In Nabokov’s book you gave me—not Pale Fire but Lolita—there is much discussion of the American motel. I have never been in a motel. I think I would not like that aspect of America. If you can find a hotel, however, I shall share a room with you. Not a bed, but a room.
He read it and laughed. “But they have only motels near the interstate,” he said. “To find a hotel, we’d have to leave this throughway and go into some city.”
The sun was fully up now. The light was behind you, but it was sufficient to show him, perhaps, that you were there with Cathlin. Her profile was yours. Then let’s do it. Aren’t you exhausted?
The small city of Richmond, Indiana, is only a couple of miles off Interstate 70, a short detour, and I gave I. a little help in finding the street that would lead him to the Eagle Hotel, erected in 1887 and scarcely changed since its heyday, except by the addition of a multilevel parking garage for the convenience of the very rare motorist who prefers hotels to motels. The level where the Blazer parked was even with the third floor, on which your room was located,
a room that bore no resemblance whatsoever to the typical motel room, furnished as it was with Victoriana and flocked wallpaper, with chromolithographs instead of offset lithos in the picture frames. There were twin beds. I. had a nightcap (or rather a morning cap) of the remainder of his bottle and went to sleep immediately, fully clothed. The thick draperies blotted out most of the sunlight coming into the room. Cathlin woke about noon to discover that her red wig had got twisted around and was covering her face. She hoped that wouldn’t happen again. She woke again, finally, at about four in the afternoon. I. would sleep another hour before she woke him. Waiting for him to wake, she read the various literature in the room, including a menu for room service. She counted her money, the remainder of your April paycheck, all she and you had in this world in the way of cash, and decided against calling room service.
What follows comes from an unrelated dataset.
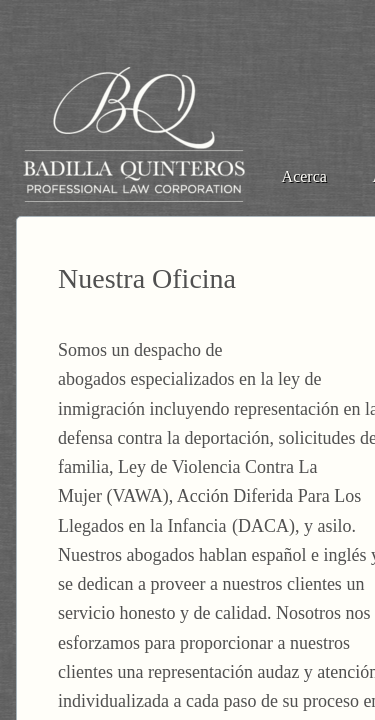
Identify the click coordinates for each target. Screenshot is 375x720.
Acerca (304, 176)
When I. woke up and they got in the Blazer again, he treated her to breakfast at a stop on the interstate.
He made other stops, on the highway shoulder, before crossing the Wabash River and, later, the Kaskaskia River, in Illinois, in order to fortify himself with bourbon against his gephydrophobia. But neither of these bridges nor any of those encountered thus far on the trip had prepared him for the bridge over the Mississippi at St. Louis. It is a large river. It is much wider and deeper than the Kura at Tbilisi or the Neva at Leningrad, or, as far as Cathlin was concerned, the Foyle at Londonderry or the Lagan at Belfast. The preparatory dose of bourbon was not enough; I. panicked before reaching the midpoint of the high, long span. Luckily, that late at night there was little traffic coming behind. Still, there I. was, his hands gripping the steering wheel so tightly he had no control, asking desperately once more, “Can’t you drive? Can’t you drive?” You could only shake your head, which he, with his eyes glued to the roadway of the bridge, could not see. You couldn’t write him a note. He couldn’t read it in the dark.